Increasingly, gender considerations are being incorporated into high-level policy documents and duediligence systems. For example, the 2012 Washington Declaration Diagnostic Framework, launched with support from USAID, includes a commitment to strengthening women’s rights. The Washington Declaration Diagnostic Framework helps countries assess their artisanal diamond mining sector and improve implementation of the Kimberley Process Certification Scheme (KPCS) – a due-diligence system aimed at preventing “conflict diamonds.” The Washington Declaration calls for participants to “promote gender equity and strengthen efforts to guarantee women equal access to land rights, education, credit and training programs” (Washington Declaration, 2016). Although the Kimberley Process Core Document does not address gender explicitly, gender safeguards call for a commitment to gender equality within Kimberley Process documents, an expansion of the definition of conflict diamond to include violence against women, and the establishment of a trust fund to support interventions for women in mining communities (GIZ & Levin Sources, 2019).
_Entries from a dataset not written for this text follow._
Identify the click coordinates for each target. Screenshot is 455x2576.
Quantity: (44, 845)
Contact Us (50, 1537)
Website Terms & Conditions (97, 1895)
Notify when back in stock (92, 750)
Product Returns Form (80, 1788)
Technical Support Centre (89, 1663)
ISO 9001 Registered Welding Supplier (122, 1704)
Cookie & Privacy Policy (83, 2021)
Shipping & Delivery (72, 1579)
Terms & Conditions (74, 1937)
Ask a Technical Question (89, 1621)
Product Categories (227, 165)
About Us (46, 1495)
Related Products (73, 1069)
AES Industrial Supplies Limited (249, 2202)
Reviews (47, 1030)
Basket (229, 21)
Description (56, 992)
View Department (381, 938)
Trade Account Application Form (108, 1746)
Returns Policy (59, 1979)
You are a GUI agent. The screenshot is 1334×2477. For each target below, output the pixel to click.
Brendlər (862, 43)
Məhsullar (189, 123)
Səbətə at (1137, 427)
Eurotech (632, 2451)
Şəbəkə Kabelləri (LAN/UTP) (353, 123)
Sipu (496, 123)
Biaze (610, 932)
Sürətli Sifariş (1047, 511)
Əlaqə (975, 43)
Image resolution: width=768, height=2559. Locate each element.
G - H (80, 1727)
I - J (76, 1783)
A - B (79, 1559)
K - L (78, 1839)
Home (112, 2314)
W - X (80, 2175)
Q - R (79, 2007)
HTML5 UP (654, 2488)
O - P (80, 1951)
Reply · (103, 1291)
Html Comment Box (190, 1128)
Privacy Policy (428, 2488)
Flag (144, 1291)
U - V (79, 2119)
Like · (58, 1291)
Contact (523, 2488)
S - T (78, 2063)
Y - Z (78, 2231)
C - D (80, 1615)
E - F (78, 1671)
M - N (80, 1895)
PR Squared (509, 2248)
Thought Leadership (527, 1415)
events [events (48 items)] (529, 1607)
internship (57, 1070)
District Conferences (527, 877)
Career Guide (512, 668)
Best practices dictate that development programs in the ASM sector should approach gender as a cross-cutting issue. Gender should be an integral dimension of the design, implementation, monitoring, and evaluation of ASM development policies and programs. A normative view is emerging that ASM sector programming should aim to:

  1. Reduce gender disparities in the ASM sector including access to, control over, and benefit from resources;
  2. Reduce gender-based violence in and around mine sites; and
  3. Empower women and girls – economically, socially and politically.